Los satélites meteorológicos son posicionados en dos órbitas distintas: la órbita geoestacionaria o la órbita polar. Los “satélites del tiempo” geoestacionarios se encuentran estacionados encima de un punto fijo del Ecuador a una altura de 38.000 km y sólo cubren una determinada franja de la Tierra. Los satélites meteorológicos polares orbitan alrededor de la Tierra por encima de los polos y se desplazan a una altura de unos 800 km. Estos satélites rodean la Tierra en 100 minutos y pueden rastrear la totalidad de su superficie en doce horas.
El primer satélite meteorológico fue TIROS (Television and Infrared Observation Satellite) de Estados Unidos, lanzado en 1960. Era la primera vez que se equipaba un satélite con una cámara de televisión para la transmisión directa de las imágenes a bordo.
Desde el año 1977, también Europa ha entrado en escena con satélites meteorológicos propios.
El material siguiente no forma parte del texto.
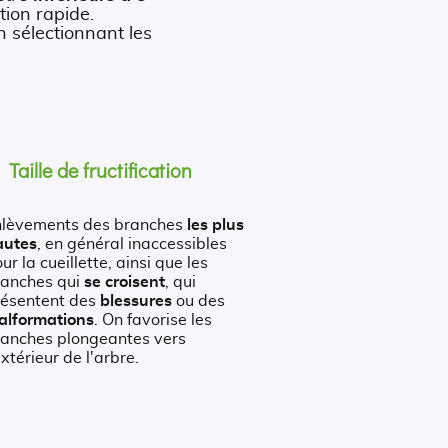
tion rapide.
 sélectionnant les
Taille de fructification
nlèvements des branches
les plus
autes
, en général inaccessibles
ur la cueillette, ainsi que les
ranches qui
se croisent
, qui
résentent des
blessures
ou des
alformations
. On favorise les
ranches plongeantes vers
extérieur de l'arbre.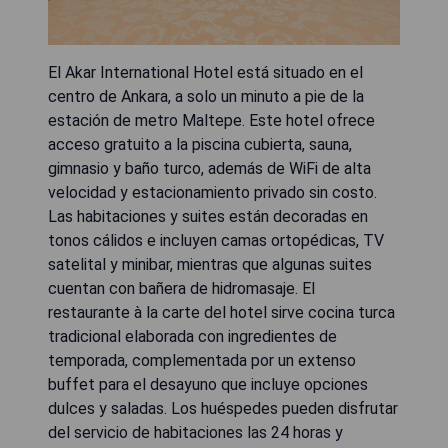
El Akar International Hotel está situado en el
centro de Ankara, a solo un minuto a pie de la
estación de metro Maltepe. Este hotel ofrece
acceso gratuito a la piscina cubierta, sauna,
gimnasio y baño turco, además de WiFi de alta
velocidad y estacionamiento privado sin costo.
Las habitaciones y suites están decoradas en
tonos cálidos e incluyen camas ortopédicas, TV
satelital y minibar, mientras que algunas suites
cuentan con bañera de hidromasaje. El
restaurante à la carte del hotel sirve cocina turca
tradicional elaborada con ingredientes de
temporada, complementada por un extenso
buffet para el desayuno que incluye opciones
dulces y saladas. Los huéspedes pueden disfrutar
del servicio de habitaciones las 24 horas y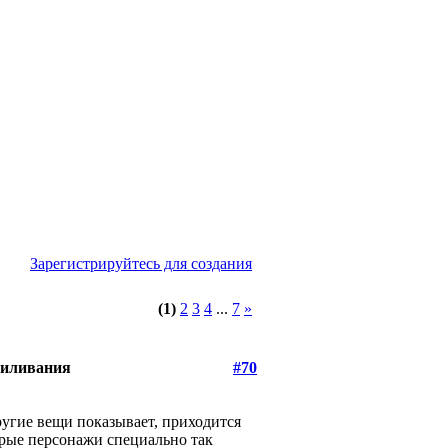
Зарегистрируйтесь для создания
(1)
2
3
4
...
7
»
пиливания
#70
другие вещи показывает, приходится
рые персонажи специально так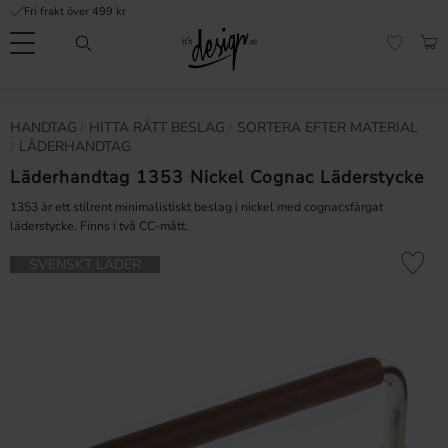
Fri frakt över 499 kr
Meny
KUN
FAVORI
Kundtjänst
Mina
Valuta
HANDTAG
HITTA RÄTT BESLAG
SORTERA EFTER MATERIAL
INFORMATION
sidor |
LÄDERHANDTAG
It's
Vanliga frågor
Design
Läderhandtag 1353 Nickel Cognac Läderstycke
Inspiration & Tips
1353 är ett stilrent minimalistiskt beslag i nickel med cognacsfärgat
läderstycke. Finns i två CC-mått.
r
Lägg till 
SVENSKT LÄDER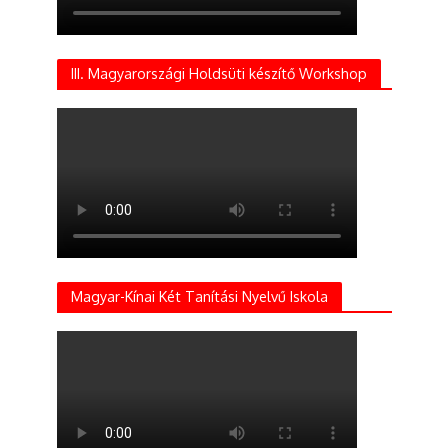
III. Magyarországi Holdsüti készítő Workshop
Magyar-Kínai Két Tanítási Nyelvű Iskola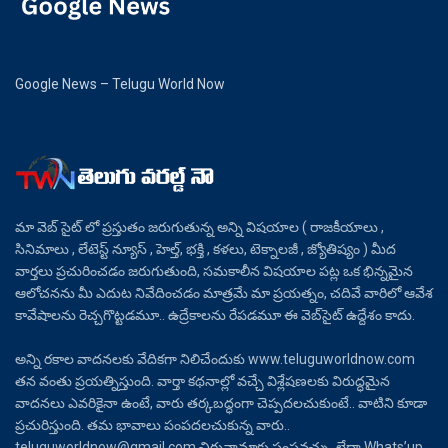
Google News – Telugu World Now
మా వెబ్ సైట్ లో ప్రస్తుతం జరుగుతున్న అన్ని విషయాల ( రాజకీయాలు ,
సినిమాలు , లేటెస్ట్ న్యూస్ , హెల్త్, భక్తి , కళలు, టెక్నాలజీ , జ్యోతిష్యం ) మీద
వార్తలు ప్రచురించడం జరుగుతుంది, సమకాలీన విషయాల పట్ల ఒక భిన్నమైన
ఆలోచనను మీ ఎదుట నివేదించడం మాత్రమే మా ప్రయత్నం, చదివే వారిలో ఆవేశ
కావేషాలను రెచ్చగొట్టడమూ.. ఉద్రేకాలను రేపడమూ ఈ వెబ్‌సైట్ ఉద్దేశం కాదు.
అన్ని రకాల వాదనలకు వేదికగా నిలిచేందుకు www.teluguworldnow.com
తన వంతు ప్రయత్నిస్తుంది. వార్తా కథనాల్లో వచ్చే విశ్లేషణలకు విరుద్ధమైన
వాదనలు ఎవరికైనా ఉంటే, వారు తర్కబద్ధంగా చెప్పదలచుకుంటే.. వాటిని కూడా
ప్రచురిస్తుంది. తమ భావాలు పంపదలచుకున్న వారు..
teluguworldnow@gmail.com చిరునామాకు పంపవచ్చు. లేదా Whats’up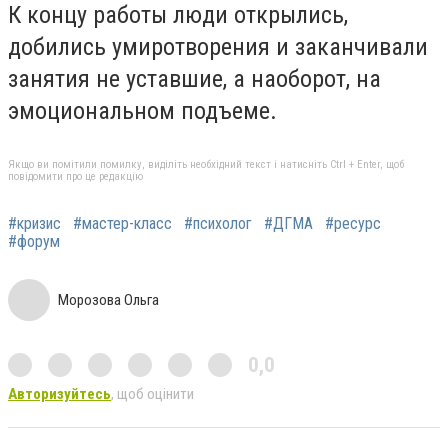
К концу работы люди открылись,
добились умиротворения и заканчивали
занятия не уставшие, а наоборот, на
эмоциональном подъеме.
Якщо ви помітили помилку, виділіть необхідний текст і натисніть Ctrl + Enter, щоб
повідомити про це редакцію
#кризис
#мастер-класс
#психолог
#ДГМА
#ресурс
#форум
Морозова Ольга
0,0
Авторизуйтесь
, щоб оцінити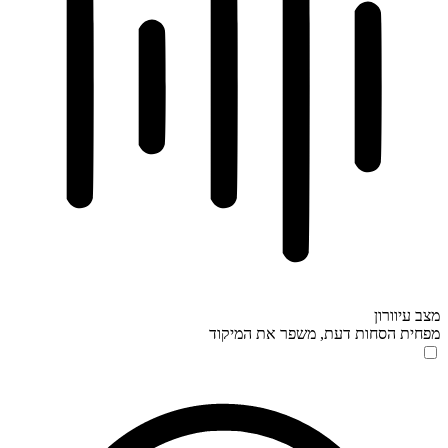
מצב עיוורון
מפחית הסחות דעת, משפר את המיקוד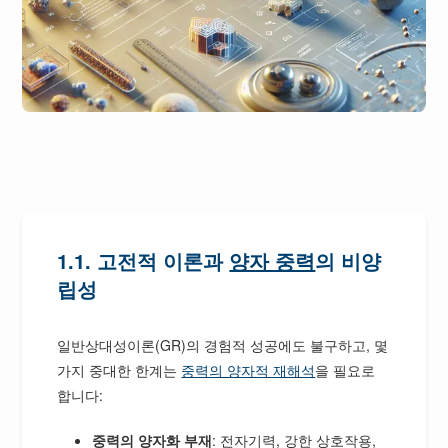
1.1. 고전적 이론과
양자 중력
의 비양
립성
일반상대성이론(GR)의 경험적 성공에도 불구하고, 몇
가지 중대한 한계는
중력의 양자적 재해석
을 필요로
합니다:
중력의 양자화 부재
: 전자기력, 강한 상호작용,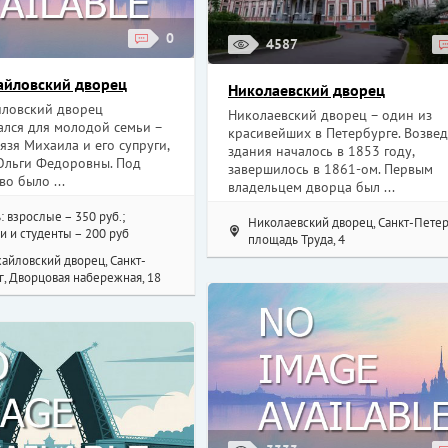
0
4587
айловский дворец
Николаевский дворец
ловский дворец
Николаевский дворец – один из
ался для молодой семьи –
красивейших в Петербурге. Возве
язя Михаила и его супруги,
здания началось в 1853 году,
Ольги Федоровны. Под
завершилось в 1861-ом. Первым
во было ...
владельцем дворца был ...
: взрослые – 350 руб.;
Николаевский дворец, Санкт-Петер
 и студенты – 200 руб
площадь Труда, 4
айловский дворец, Санкт-
, Дворцовая набережная, 18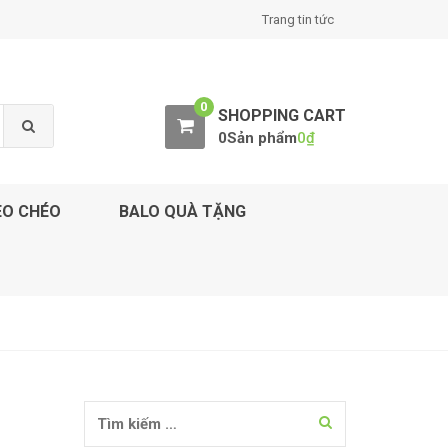
Trang tin tức
0
SHOPPING CART
0Sản phẩm
0
₫
EO CHÉO
BALO QUÀ TẶNG
Tìm kiếm cho: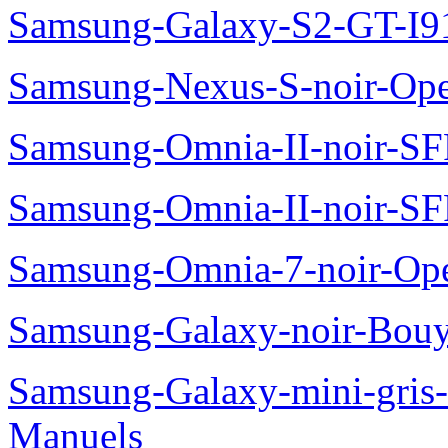
Samsung-Galaxy-S2-GT-I9
Samsung-Nexus-S-noir-Op
Samsung-Omnia-II-noir-S
Samsung-Omnia-II-noir-S
Samsung-Omnia-7-noir-Op
Samsung-Galaxy-noir-Bou
Samsung-Galaxy-mini-gris
Manuels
Gracias a la serie Meteosat se construyó un servicio meteorológico propio para Europa con base en el espacio. La organización que opera esos satélites es Eumetsat.
EADS y sus compañías predecesoras en Alemania y Francia tuvieron un papel decisivo en el desarrollo y la construcción de los satélites. Hasta ahora se han lanzado nueve satélites de la serie Meteosat. Meteosat 8 y 9 ya pertenecen a la nueva generación MSG (Meteosat Second Generation).
El nuevo satélite meteorológico MetOp se encuentra en la órbita terrestre desde octubre de 2006. Se trata de un satélite combinado que proporciona pronósticos meteorológicos a medio plazo al tiempo que está al servicio de la investigación del clima y la protección del medio ambiente. El satélite fue construido por encargo de la ESA y de Eumetsat en Astrium como contratista principal.